Trump's White House website welcomes visitors with a pop-up that reads,
Welcome to the Golden Age.
But on this heavy news day, a year into Trump's second term,
it is increasingly clear that as his regime focuses on committing the United States
to white Christian nationalism,
the country is becoming increasingly isolated from the rest of the world,
and its own economy is weakening.
At the Munich Security Conference over the weekend, Secretary of State Marco Rubio's endorsement of white Christian nationalism does not appear to have swayed European countries to abandon their defense of democracy and join the U.S. slide toward authoritarianism.
Instead, as retired Lieutenant General and former commander of U.S. Army Europe, Mark Hurtling, wrote,
It squandered the strategic advantage its partnership with Europe has given the U.S.

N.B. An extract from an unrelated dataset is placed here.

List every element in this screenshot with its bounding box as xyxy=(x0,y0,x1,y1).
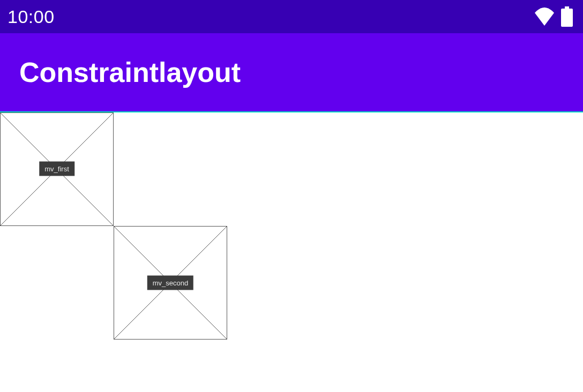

Foreign Affairs journalist Anne Applebaum noted that the word in Munich was that
Europe needs to emancipate itself from the U.S. as fast as possible.
In Germany, Der Spiegel reports plans to bring Ukrainian veterans to teach German armed forces
drone use and counter-dron practices the Ukrainians are perfecting in their war against
Russian occupation. Canada's Prime Minister Mark Carney is working to reduce Canada's defense
dependence on the U.S., ramping up domestic defense production. Carney has advanced a foreign
policy that centers middle powers and operates without the U.S. That global reorientation has
profound consequences for the U.S. economy as well. Canada is leading discussions between the European
Union and a 12-nation Indo-Pacific bloc to form one of the globe's largest economic alliances.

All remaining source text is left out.